Ces futurs agriculteurs ne sont pas éligibles au statut des jeunes agriculteurs, ni à leur dotation. Pourtant leur projet est économiquement viable. Ils doivent même devenir exploitants à plein temps.
Ghislain Prisset est un des premiers bénéficiaires charentais d’Initiative Agri Nouvelle Aquitaine. Les membres du comité départemental, qui rassemble des représentants des Chambres d’agriculture, de l’artisanat, des banques mais aussi des chefs d’exploitation, des experts comptables et la Siagi, lui ont accordé un prêt d’honneur de 20.000 € remboursable en 5 ans.
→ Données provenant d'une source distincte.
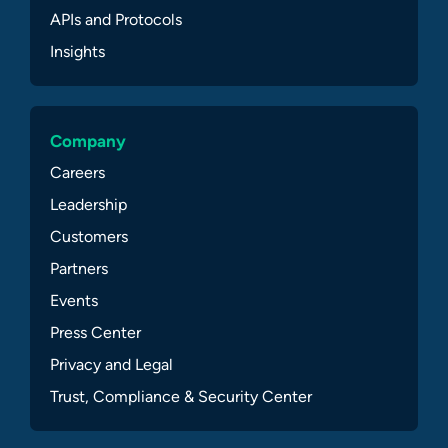
APIs and Protocols
Insights
Company
Careers
Leadership
Customers
Partners
Events
Press Center
Privacy and Legal
Trust, Compliance & Security Center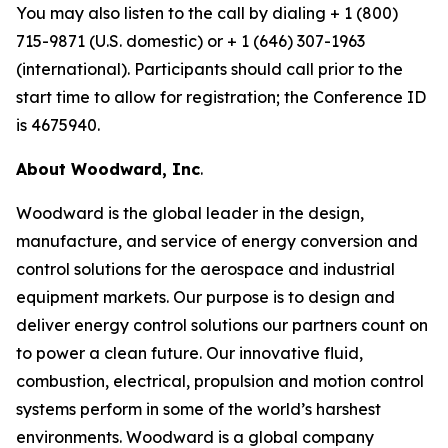
You may also listen to the call by dialing + 1 (800)
715-9871 (U.S. domestic) or + 1 (646) 307-1963
(international). Participants should call prior to the
start time to allow for registration; the Conference ID
is 4675940.
About Woodward, Inc
.
Woodward is the global leader in the design,
manufacture, and service of energy conversion and
control solutions for the aerospace and industrial
equipment markets. Our purpose is to design and
deliver energy control solutions our partners count on
to power a clean future. Our innovative fluid,
combustion, electrical, propulsion and motion control
systems perform in some of the world’s harshest
environments. Woodward is a global company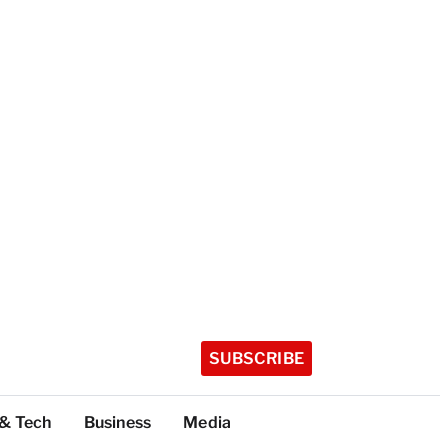
SUBSCRIBE
 & Tech
Business
Media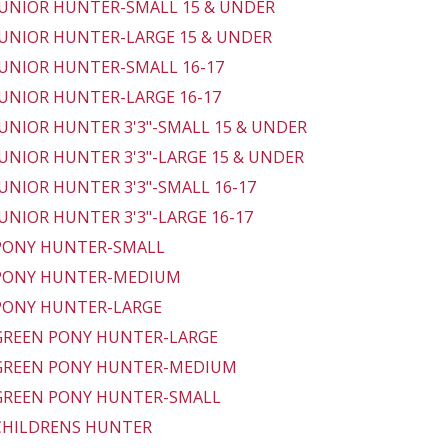
 JUNIOR HUNTER-SMALL 15 & UNDER
 JUNIOR HUNTER-LARGE 15 & UNDER
 JUNIOR HUNTER-SMALL 16-17
 JUNIOR HUNTER-LARGE 16-17
 JUNIOR HUNTER 3'3"-SMALL 15 & UNDER
 JUNIOR HUNTER 3'3"-LARGE 15 & UNDER
 JUNIOR HUNTER 3'3"-SMALL 16-17
 JUNIOR HUNTER 3'3"-LARGE 16-17
 PONY HUNTER-SMALL
 PONY HUNTER-MEDIUM
 PONY HUNTER-LARGE
 GREEN PONY HUNTER-LARGE
 GREEN PONY HUNTER-MEDIUM
 GREEN PONY HUNTER-SMALL
 CHILDRENS HUNTER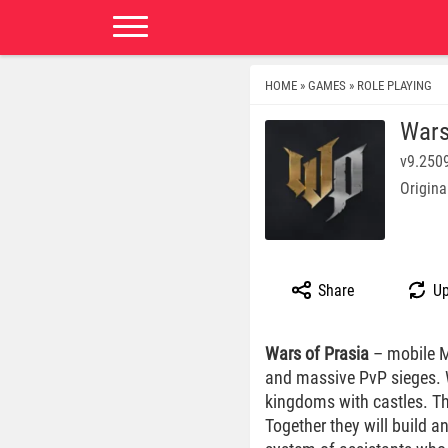
HOME
GAMES
ROLE PLAYING
»
»
Wars
v9.250
Origina
Share
Up
Wars of Prasia
– mobile MM
and massive PvP sieges. We
kingdoms with castles. Th
Together they will build a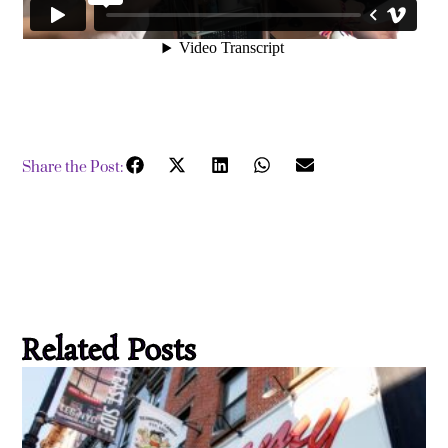
Share the Post:
Related Posts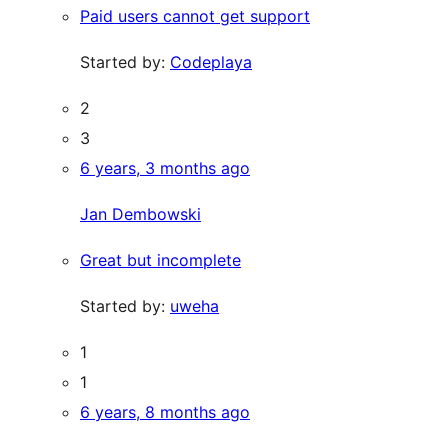
Paid users cannot get support
Started by:
Codeplaya
2
3
6 years, 3 months ago
Jan Dembowski
Great but incomplete
Started by:
uweha
1
1
6 years, 8 months ago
Ce prêt conforte les fonds propres de l’agriculteur en finançant essentiellement son besoin en fonds de roulement, une aide précieuse pour démarrer sainement son activité. Mais surtout, il facilite l’obtention d’un prêt complémentaire auprès d’un organisme bancaire.
« En allouant ces prêts d’honneur, les banques (Crédit Agricole, Crédit mutuel, Banque populaire) sont davantage enclines pour financer les projets des futurs agriculteurs. Ce soutien est même un véritable effet de levier puisque les emprunts alloués sont 5 à 6 fois supérieurs aux prêts d’honneur accordés », commente Anne Pédenon, chargée de mission à Initiative Périgord. Mais l’emprunt a été préalablement négocié directement entre le chargé d’affaires de la banque et l’agriculteur après avoir analysé le projet d’installation de ce dernier.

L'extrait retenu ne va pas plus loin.